Return the complete listing exactly as it reads, with each picture removed.

Top of Provided records

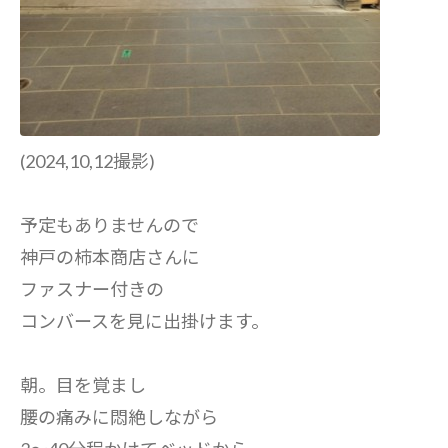
(2024,10,12撮影)
予定もありませんので
神戸の柿本商店さんに
ファスナー付きの
コンバースを見に出掛けます。
朝。目を覚まし
腰の痛みに悶絶しながら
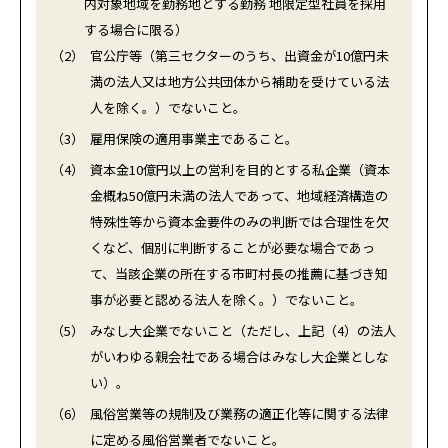
内対象地域を勤務地とする勤務 地限定型社員を採用
する場合に限る）
（2）
官公庁等（第三セクターのうち、出資金が10億円未
満の法人又は地方公共団体から補助を受けている法
人を除く。）でないこと。
（3）
雇用保険の適用事業主であること。
（4）
資本金10億円以上の営利を目的とする私企業（資本
金概ね50億円未満の法人であって、地域経済構造の
特殊性等から資本金要件のみの判断では合理性を欠
くなど、個別に判断することが必要な場合であっ
て、当該企業の所在する市町村長の推薦に基づき知
事が必要と認める法人を除く。）でないこと。
（5）
みなし大企業でないこと（ただし、上記（4）の法人
がいわゆる親会社である場合はみなし大企業としな
い）。
（6）
風俗営業等の規制及び業務の適正化等に関する法律
に定める風俗営業者でないこと。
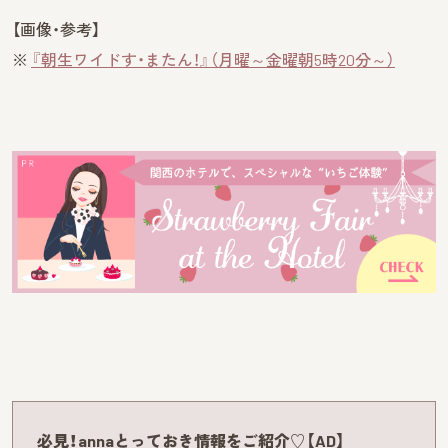
【画像・参考】
※
『朝生ワイドす・またん！』（月曜～金曜朝5時20分～）
必見！annaとっておき情報をご紹介♡【AD】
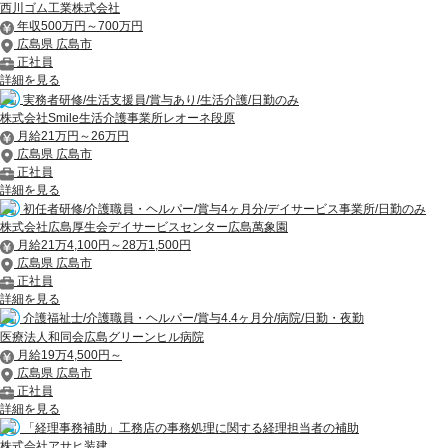
西川ゴム工業株式会社
年収500万円～700万円
広島県 広島市
正社員
詳細を見る
実務者研修/生活支援員/賞与あり/生活介護/日勤のみ
株式会社Smile生活介護事業所レオーネ段原
月給21万円～26万円
広島県 広島市
正社員
詳細を見る
初任者研修/介護職員・ヘルパー/賞与4ヶ月分/デイサービス事業所/日勤のみ
株式会社広島厚生会デイサービスセンター広島萬象園
月給21万4,100円～28万1,500円
広島県 広島市
正社員
詳細を見る
介護福祉士/介護職員・ヘルパー/賞与4.4ヶ月分/病院/日勤・夜勤
医療法人和同会広島グリーンヒル病院
月給19万4,500円～
広島県 広島市
正社員
詳細を見る
「経理事務補助」工務店の事務処理に関する経理担当者の補助
株式会社アサヒ装建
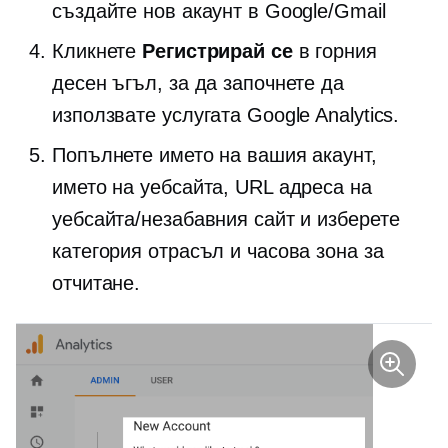
създайте нов акаунт в Google/Gmail
Кликнете
Регистрирай се
в горния
десен ъгъл, за да започнете да
използвате услугата Google Analytics.
Попълнете името на вашия акаунт,
името на уебсайта, URL адреса на
уебсайта/незабавния сайт и изберете
категория отрасъл и часова зона за
отчитане.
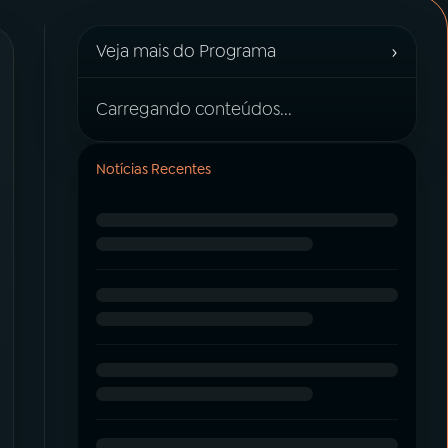
›
Veja mais do Programa
Carregando conteúdos...
Notícias Recentes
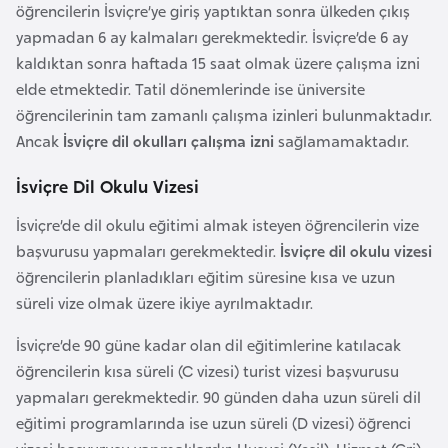
öğrencilerin İsviçre’ye giriş yaptıktan sonra ülkeden çıkış
G
yapmadan 6 ay kalmaları gerekmektedir. İsviçre’de 6 ay
ü
kaldıktan sonra haftada 15 saat olmak üzere çalışma izni
n
elde etmektedir. Tatil dönemlerinde ise üniversite
e
öğrencilerinin tam zamanlı çalışma izinleri bulunmaktadır.
y
Ancak
İsviçre dil okulları çalışma izni
sağlamamaktadır.
K
o
İsviçre Dil Okulu Vizesi
r
İsviçre’de dil okulu eğitimi almak isteyen öğrencilerin vize
e
başvurusu yapmaları gerekmektedir.
İsviçre dil okulu vizesi
öğrencilerin planladıkları eğitim süresine kısa ve uzun
G
süreli vize olmak üzere ikiye ayrılmaktadır.
ü
n
İsviçre’de 90 güne kadar olan dil eğitimlerine katılacak
e
öğrencilerin kısa süreli (C vizesi) turist vizesi başvurusu
y
yapmaları gerekmektedir. 90 günden daha uzun süreli dil
S
eğitimi programlarında ise uzun süreli (D vizesi) öğrenci
u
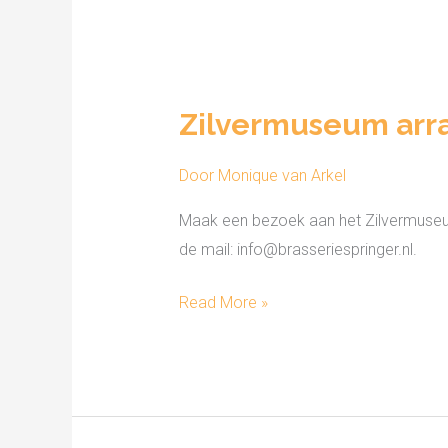
Zilvermuseum
arrangement
Zilvermuseum arr
Brasserie
Springer
Door
Monique van Arkel
Maak een bezoek aan het Zilvermuseum 
de mail: info@brasseriespringer.nl.
Read More »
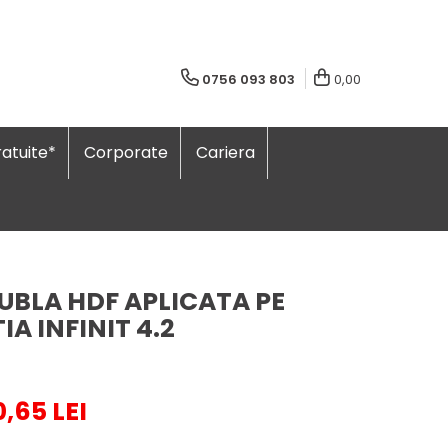
0756 093 803
0,00
atuite*
Corporate
Cariera
UBLA HDF APLICATA PE
IA INFINIT 4.2
0,65 LEI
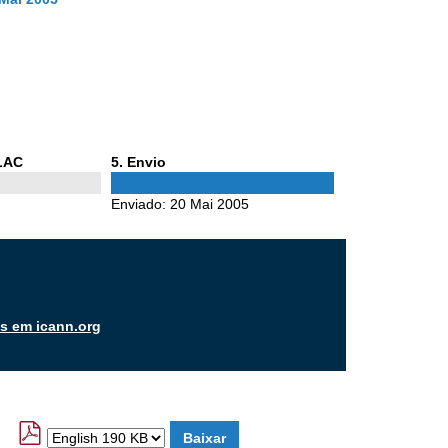
Phase
ALAC
5
. Envio
5
Enviado:
20 Mai 2005
os em icann.org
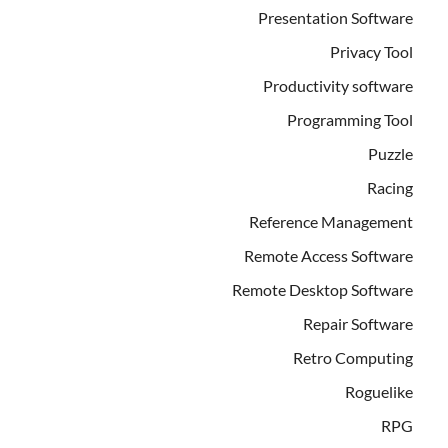
Presentation Software
Privacy Tool
Productivity software
Programming Tool
Puzzle
Racing
Reference Management
Remote Access Software
Remote Desktop Software
Repair Software
Retro Computing
Roguelike
RPG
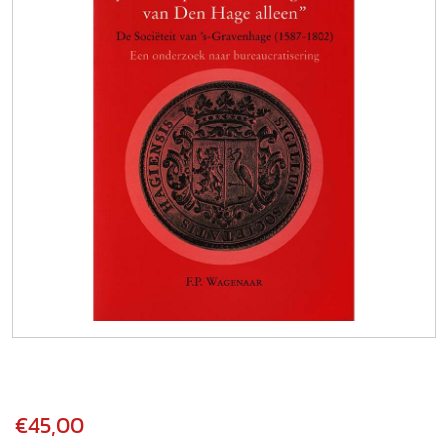
€45,00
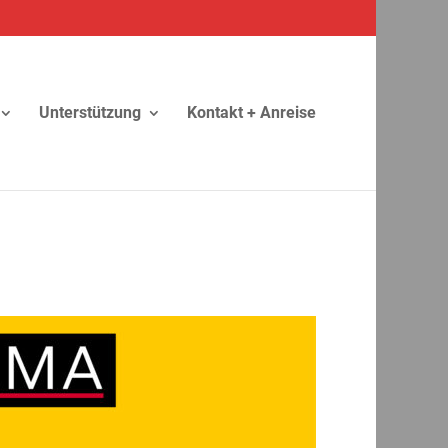
Unterstützung
Kontakt + Anreise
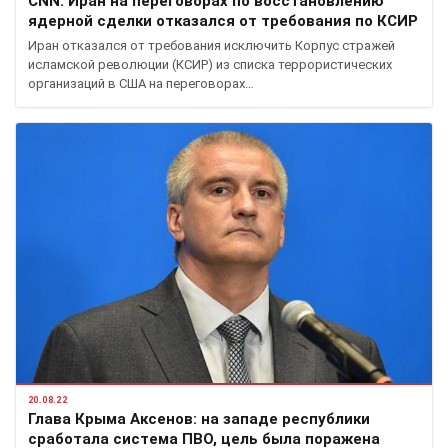
CNN: Иран на переговорах по восстановлению
ядерной сделки отказался от требования по КСИР
Иран отказался от требования исключить Корпус стражей
исламской революции (КСИР) из списка террористических
организаций в США на переговорах…
20.08.22
Глава Крыма Аксенов: на западе республики
сработала система ПВО, цель была поражена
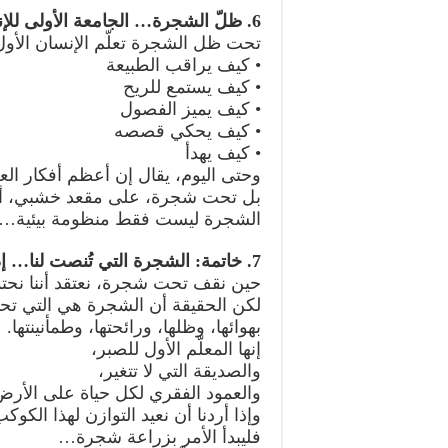
6. ظلّ الشجرة… الجامعة الأولى للإنسان
تحت ظل الشجرة تعلّم الإنسان الأول
• كيف يراقب الطبيعة
• كيف يستمع للريح
• كيف يميز الفصول
• كيف يحكي قصصه
• كيف يهدأ
وحتى اليوم، يقال إن أعظم أفكار العل
بل تحت شجرة، على مقعد خشبي، أو
الشجرة ليست فقط منظومة بيئية… ب
7. خاتمة: الشجرة التي تُنصت لنا… إذا أنصتنا لها
حين نقف تحت شجرة، نعتقد أننا نحتم
لكن الحقيقة أن الشجرة هي التي تحت
بهوائها، وظلها، ورائحتها، وطمأنينتها.
إنها المعلّم الأول للصبر،
والصديقة التي لا تتغير،
والعمود الفقري لكل حياة على الأرض
وإذا أردنا أن نعيد التوازن لهذا الكوكب
فليبدأ الأمر بزراعة شجرة…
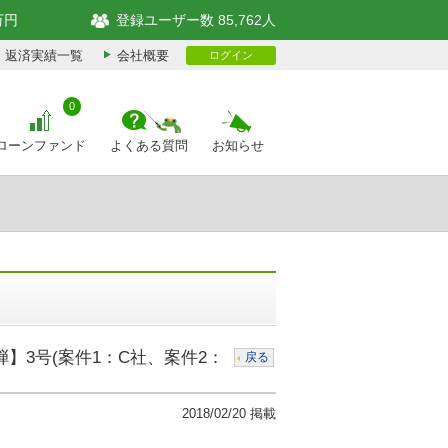
万円
登録ユーザー数 85,762人
返済実績一覧
会社概要
ログイン
0
ローンファンド
よくある質問
お知らせ
】3号(案件1：C社、案件2：
戻る
2018/02/20 掲載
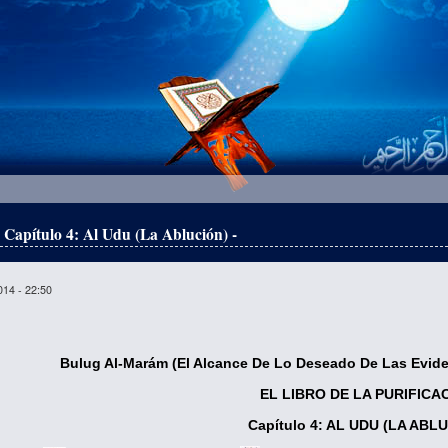
- Capítulo 4: Al Udu (La Ablución) -
014 - 22:50
Bulug Al-Marám (El Alcance De Lo Deseado De Las Evide
EL LIBRO DE LA PURIFICA
Capítulo 4: AL UDU (LA ABL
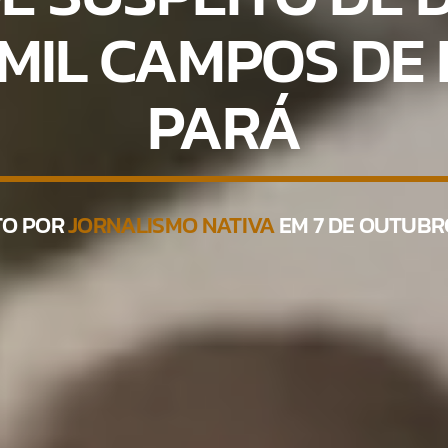
1 MIL CAMPOS DE
PARÁ
TO POR
JORNALISMO NATIVA
EM 7 DE OUTUBRO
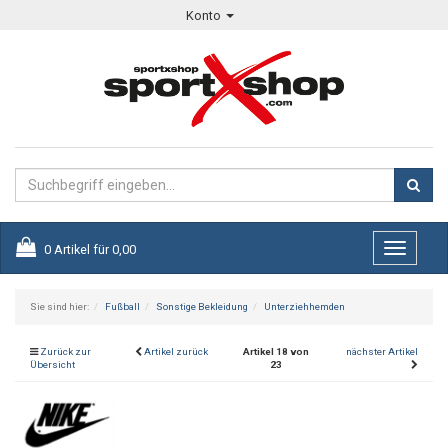
Konto
0
Artikel für
0,00
Toggle
navigati
Sie sind hier:
Fußball
Sonstige Bekleidung
Unterziehhemden
Zurück zur
Artikel zurück
Artikel 18 von
nächster Artikel
Übersicht
23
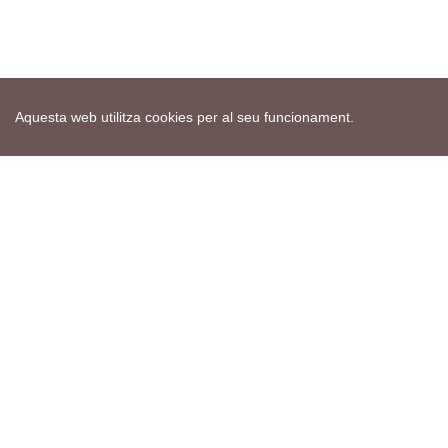
Aquesta web utilitza cookies per al seu funcionament.
Mapa web
Avís de cookies
Política de privacitat
Avís legal
Edita consentiment de cookies
Realització
cdnet
ver4 XII-2025
© 2021 Torà on-line. All Rights Reserved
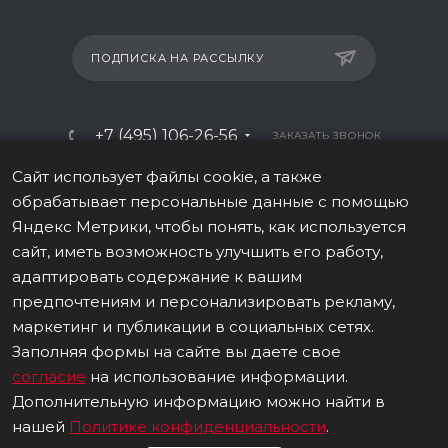
ПОДПИСКА НА РАССЫЛКУ
+7 (495) 106-26-56
ЗАКАЗАТЬ ЗВОНОК
info@italy-sport.ru
Сайт использует файлы cookie, а также
обрабатывает персональные данные с помощью
Москва, ул. Мосфильмовская 42с1
Яндекс Метрики, чтобы понять, как используется
сайт, иметь возможность улучшить его работу,
адаптировать содержание к вашим
предпочтениям и персонализировать рекламу,
маркетинг и публикации в социальных сетях.
ВЕРСИЯ ДЛЯ ПЕЧАТИ
Заполняя формы на сайте вы даете свое
ПОЛИТИКА В ОТНОШЕНИИ ОБРАБОТКИ ПЕРСОНАЛЬНЫХ ДАННЫХ
согласие
на использование информации.
Дополнительную информацию можно найти в
© 2026 Все права защищены.
нашей
Политике конфиденциальности
.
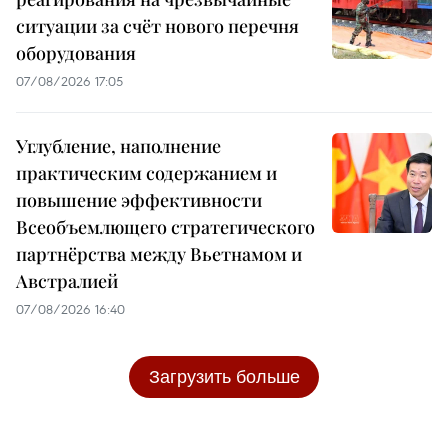
ситуации за счёт нового перечня
оборудования
07/08/2026 17:05
Углубление, наполнение
практическим содержанием и
повышение эффективности
Всеобъемлющего стратегического
партнёрства между Вьетнамом и
Австралией
07/08/2026 16:40
Загрузить больше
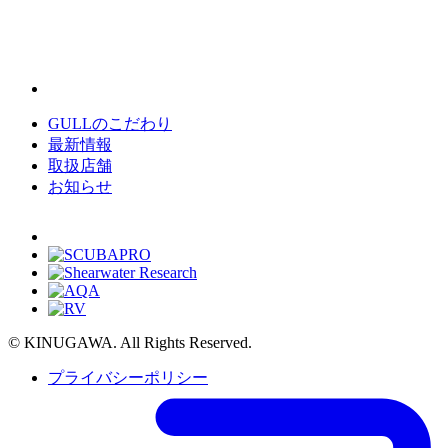
GULLのこだわり
最新情報
取扱店舗
お知らせ
© KINUGAWA. All Rights Reserved.
プライバシーポリシー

Bottom of Provided records

*Problem solution*.
(2024,10,12撮影)
予定もありませんので
神戸の柿本商店さんに
ファスナー付きの
コンバースを見に出掛けます。
朝。目を覚まし
腰の痛みに悶絶しながら
内対象地域を勤務地とする勤務 地限定型社員を採用
する場合に限る）
（2）
官公庁等（第三セクターのうち、出資金が10億円未
満の法人又は地方公共団体から補助を受けている法
人を除く。）でないこと。
（3）
雇用保険の適用事業主であること。
（4）
資本金10億円以上の営利を目的とする私企業（資本
金概ね50億円未満の法人であって、地域経済構造の
特殊性等から資本金要件のみの判断では合理性を欠
くなど、個別に判断することが必要な場合であっ
て、当該企業の所在する市町村長の推薦に基づき知
事が必要と認める法人を除く。）でないこと。
（5）
みなし大企業でないこと（ただし、上記（4）の法人
がいわゆる親会社である場合はみなし大企業としな
い）。
（6）
風俗営業等の規制及び業務の適正化等に関する法律
に定める風俗営業者でないこと。
【画像・参考】
※
『朝生ワイドす・またん！』（月曜～金曜朝5時20分～）
必見！annaとっておき情報をご紹介♡【AD】
西川ゴム工業株式会社
年収500万円～700万円
広島県 広島市
正社員
詳細を見る
実務者研修/生活支援員/賞与あり/生活介護/日勤のみ
株式会社Smile生活介護事業所レオーネ段原
月給21万円～26万円
広島県 広島市
正社員
詳細を見る
初任者研修/介護職員・ヘルパー/賞与4ヶ月分/デイサービス事業所/日勤のみ
株式会社広島厚生会デイサービスセンター広島萬象園
月給21万4,100円～28万1,500円
広島県 広島市
正社員
詳細を見る
介護福祉士/介護職員・ヘルパー/賞与4.4ヶ月分/病院/日勤・夜勤
医療法人和同会広島グリーンヒル病院
月給19万4,500円～
広島県 広島市
正社員
詳細を見る
「経理事務補助」工務店の事務処理に関する経理担当者の補助
株式会社アサヒ装建
създайте нов акаунт в Google/Gmail
Кликнете
Регистрирай се
в горния
десен ъгъл, за да започнете да
използвате услугата Google Analytics.
Попълнете името на вашия акаунт,
името на уебсайта, URL адреса на
уебсайта/незабавния сайт и изберете
категория отрасъл и часова зона за
отчитане.
›
Veja mais do Programa
Carregando conteúdos...
Notícias Recentes
öğrencilerin İsviçre’ye giriş yaptıktan sonra ülkeden çıkış
G
yapmadan 6 ay kalmaları gerekmektedir. İsviçre’de 6 ay
ü
kaldıktan sonra haftada 15 saat olmak üzere çalışma izni
n
elde etmektedir. Tatil dönemlerinde ise üniversite
e
öğrencilerinin tam zamanlı çalışma izinleri bulunmaktadır.
y
Ancak
İsviçre dil okulları çalışma izni
sağlamamaktadır.
K
o
İsviçre Dil Okulu Vizesi
r
İsviçre’de dil okulu eğitimi almak isteyen öğrencilerin vize
e
başvurusu yapmaları gerekmektedir.
İsviçre dil okulu vizesi
öğrencilerin planladıkları eğitim süresine kısa ve uzun
G
süreli vize olmak üzere ikiye ayrılmaktadır.
ü
n
İsviçre’de 90 güne kadar olan dil eğitimlerine katılacak
e
öğrencilerin kısa süreli (C vizesi) turist vizesi başvurusu
y
yapmaları gerekmektedir. 90 günden daha uzun süreli dil
S
eğitimi programlarında ise uzun süreli (D vizesi) öğrenci
u
Zilvermuseum
arrangement
Zilvermuseum arr
Brasserie
Springer
Door
Monique van Arkel
Maak een bezoek aan het Zilvermuseum 
de mail: info@brasseriespringer.nl.
Read More »
0756 093 803
0,00
atuite*
Corporate
Cariera
UBLA HDF APLICATA PE
IA INFINIT 4.2
0,65 LEI
Phase
ALAC
5
. Envio
5
Enviado:
20 Mai 2005
os em icann.org
Presentation Software
Privacy Tool
Productivity software
Programming Tool
Puzzle
Racing
Reference Management
Remote Access Software
Remote Desktop Software
Repair Software
Retro Computing
Roguelike
RPG
€45,00
Unterstützung
Kontakt + Anreise
CNN: Иран на переговорах по восстановлению
ядерной сделки отказался от требования по КСИР
Иран отказался от требования исключить Корпус стражей
исламской революции (КСИР) из списка террористических
организаций в США на переговорах…
20.08.22
Глава Крыма Аксенов: на западе республики
сработала система ПВО, цель была поражена
6. ظلّ الشجرة… الجامعة الأولى للإنسان
تحت ظل الشجرة تعلّم الإنسان الأول
• كيف يراقب الطبيعة
• كيف يستمع للريح
• كيف يميز الفصول
• كيف يحكي قصصه
• كيف يهدأ
وحتى اليوم، يقال إن أعظم أفكار العل
بل تحت شجرة، على مقعد خشبي، أو
الشجرة ليست فقط منظومة بيئية… ب
7. خاتمة: الشجرة التي تُنصت لنا… إذا أنصتنا لها
حين نقف تحت شجرة، نعتقد أننا نحتم
لكن الحقيقة أن الشجرة هي التي تحت
بهوائها، وظلها، ورائحتها، وطمأنينتها.
إنها المعلّم الأول للصبر،
والصديقة التي لا تتغير،
والعمود الفقري لكل حياة على الأرض
وإذا أردنا أن نعيد التوازن لهذا الكوكب
فليبدأ الأمر بزراعة شجرة…
万円
登録ユーザー数 85,762人
返済実績一覧
会社概要
ログイン
0
ローンファンド
よくある質問
お知らせ
】3号(案件1：C社、案件2：
戻る
2018/02/20 掲載
- Capítulo 4: Al Udu (La Ablución) -
014 - 22:50
Bulug Al-Marám (El Alcance De Lo Deseado De Las Evide
EL LIBRO DE LA PURIFICA
Capítulo 4: AL UDU (LA ABL
1 MIL CAMPOS DE
PARÁ
TO POR
JORNALISMO NATIVA
EM 7 DE OUTUBRO
Konto
0
Artikel für
0,00
Toggle
navigati
Sie sind hier:
Fußball
Sonstige Bekleidung
Unterziehhemden
Zurück zur
Artikel zurück
Artikel 18 von
nächster Artikel
Übersicht
23
Aquesta web utilitza cookies per al seu funcionament.
Mapa web
Avís de cookies
Política de privacitat
Avís legal
Edita consentiment de cookies
Realització
cdnet
ver4 XII-2025
© 2021 Torà on-line. All Rights Reserved
ПОДПИСКА НА РАССЫЛКУ
+7 (495) 106-26-56
ЗАКАЗАТЬ ЗВОНОК
info@italy-sport.ru
Сайт использует файлы cookie, а также
обрабатывает персональные данные с помощью
Москва, ул. Мосфильмовская 42с1
Яндекс Метрики, чтобы понять, как используется
сайт, иметь возможность улучшить его работу,
адаптировать содержание к вашим
предпочтениям и персонализировать рекламу,
маркетинг и публикации в социальных сетях.
ВЕРСИЯ ДЛЯ ПЕЧАТИ
Заполняя формы на сайте вы даете свое
ПОЛИТИКА В ОТНОШЕНИИ ОБРАБОТКИ ПЕРСОНАЛЬНЫХ ДАННЫХ
согласие
на использование информации.
Дополнительную информацию можно найти в
© 2026 Все права защищены.
нашей
Политике конфиденциальности
.
ситуации за счёт нового перечня
оборудования
07/08/2026 17:05
Углубление, наполнение
практическим содержанием и
повышение эффективности
Всеобъемлющего стратегического
партнёрства между Вьетнамом и
Австралией
07/08/2026 16:40
Загрузить больше
GULLのこだわり
最新情報
取扱店舗
お知らせ
© KINUGAWA. All Rights Reserved.
プライバシーポリシー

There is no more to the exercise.